Trying to keep the law is actually a declaration of independence, a way of keeping control. … [The law] grants you the power to judge others and feel superior to them. You believe you are living to a higher standard than those you judge. Enforcing rules, especially in its more subtle expressions like responsibility and expectation, is a vain attempt to create certainty out of uncertainty. And contrary to what you might think, [God has] a great fondness for uncertainty. Rules cannot bring freedom; they only have the power to accuse.

There is no choice then

Love is patient;
love is kind;
love is not envious
or boastful
or arrogant
or rude.

It does not insist on its own way;
it is not irritable or resentful;
it does not rejoice in wrongdoing,
but rejoices in the truth.

It bears all things,
believes all things,
hopes all things,
endures all things.

Love never ends.

These words from Paul’s First Letter to the Corinthians (13:4-8) have to be among the most challenging but also the wisest and truest comments ever made about love, true love, that is, love that fully deserves that name.

In ‘Decreation: How Women Like Sappho, Marguerite Porete and Simone Weil Tell God’, an essay I have referred to before, Anne Carson offers her own reflections on love, self and God in connection with the mysticism of Sappho, Marguerite Porete and Simone Weil. She notes, rightly, I think, that almost everything that passes as love is little more than self-love.

True love is characterised by patience and kindness.
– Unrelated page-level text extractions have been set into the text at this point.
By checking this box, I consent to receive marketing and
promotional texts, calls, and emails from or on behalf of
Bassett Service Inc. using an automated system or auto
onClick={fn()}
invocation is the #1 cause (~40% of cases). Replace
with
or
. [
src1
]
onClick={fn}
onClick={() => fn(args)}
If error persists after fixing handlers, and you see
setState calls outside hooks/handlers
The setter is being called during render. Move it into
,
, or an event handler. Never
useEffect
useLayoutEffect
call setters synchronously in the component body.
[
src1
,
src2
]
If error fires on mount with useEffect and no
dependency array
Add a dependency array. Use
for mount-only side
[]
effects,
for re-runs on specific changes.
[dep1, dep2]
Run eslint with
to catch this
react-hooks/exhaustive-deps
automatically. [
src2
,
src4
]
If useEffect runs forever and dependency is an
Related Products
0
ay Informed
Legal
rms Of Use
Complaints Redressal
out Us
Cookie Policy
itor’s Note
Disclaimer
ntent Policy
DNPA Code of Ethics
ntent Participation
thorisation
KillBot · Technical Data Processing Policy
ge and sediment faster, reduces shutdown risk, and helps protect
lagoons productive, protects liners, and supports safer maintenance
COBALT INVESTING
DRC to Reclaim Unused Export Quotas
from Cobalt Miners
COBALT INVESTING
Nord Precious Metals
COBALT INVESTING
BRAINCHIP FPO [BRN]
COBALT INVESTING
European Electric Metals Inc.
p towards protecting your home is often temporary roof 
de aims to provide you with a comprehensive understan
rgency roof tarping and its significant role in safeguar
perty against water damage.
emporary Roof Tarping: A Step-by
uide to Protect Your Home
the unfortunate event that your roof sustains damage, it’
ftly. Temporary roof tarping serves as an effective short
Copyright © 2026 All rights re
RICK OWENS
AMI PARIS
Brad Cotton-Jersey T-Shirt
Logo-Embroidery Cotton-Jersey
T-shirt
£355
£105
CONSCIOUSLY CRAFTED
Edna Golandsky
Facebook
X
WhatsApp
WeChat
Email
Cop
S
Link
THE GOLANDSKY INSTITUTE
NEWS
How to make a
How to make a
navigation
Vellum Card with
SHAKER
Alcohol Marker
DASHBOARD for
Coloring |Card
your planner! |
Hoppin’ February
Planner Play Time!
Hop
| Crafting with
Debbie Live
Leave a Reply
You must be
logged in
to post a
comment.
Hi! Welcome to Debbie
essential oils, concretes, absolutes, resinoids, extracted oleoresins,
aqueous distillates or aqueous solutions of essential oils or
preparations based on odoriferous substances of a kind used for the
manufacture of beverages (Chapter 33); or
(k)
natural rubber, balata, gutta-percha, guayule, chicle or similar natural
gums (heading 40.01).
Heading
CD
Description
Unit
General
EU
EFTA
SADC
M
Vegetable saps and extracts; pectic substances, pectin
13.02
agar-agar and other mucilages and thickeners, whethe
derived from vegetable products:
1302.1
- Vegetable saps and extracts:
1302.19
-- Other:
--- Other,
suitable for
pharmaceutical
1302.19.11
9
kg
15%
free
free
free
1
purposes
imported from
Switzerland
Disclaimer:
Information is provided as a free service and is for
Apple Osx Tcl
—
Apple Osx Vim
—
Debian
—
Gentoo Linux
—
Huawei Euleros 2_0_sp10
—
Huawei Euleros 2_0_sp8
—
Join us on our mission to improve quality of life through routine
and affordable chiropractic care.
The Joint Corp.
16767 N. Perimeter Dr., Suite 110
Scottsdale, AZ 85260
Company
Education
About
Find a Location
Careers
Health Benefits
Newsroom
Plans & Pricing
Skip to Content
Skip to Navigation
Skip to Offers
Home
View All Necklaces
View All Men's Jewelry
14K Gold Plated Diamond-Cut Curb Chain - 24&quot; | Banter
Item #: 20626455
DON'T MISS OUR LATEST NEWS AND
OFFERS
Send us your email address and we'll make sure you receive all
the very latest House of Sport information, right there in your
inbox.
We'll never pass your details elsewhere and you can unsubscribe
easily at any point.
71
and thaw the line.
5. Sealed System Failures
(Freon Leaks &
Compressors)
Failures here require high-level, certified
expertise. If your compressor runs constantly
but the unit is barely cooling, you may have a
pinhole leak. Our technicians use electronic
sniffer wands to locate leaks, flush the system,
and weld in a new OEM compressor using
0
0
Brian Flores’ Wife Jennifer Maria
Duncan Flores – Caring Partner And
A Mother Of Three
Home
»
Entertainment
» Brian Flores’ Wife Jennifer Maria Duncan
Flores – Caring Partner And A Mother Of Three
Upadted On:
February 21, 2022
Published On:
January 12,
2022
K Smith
It cares for the Other, whoever that Other may be (love does not discriminate between who is, and isn’t, lovable), and does not insist on its own way. It bears, believes, hopes and endures everything; and it never ends. Now that is a challenge!

Yet, says Paul, I can have all knowledge and understanding, all faith even, but if I ‘do not have love, I am nothing’. There is no choice then, is there? It also is the most worthy of goals.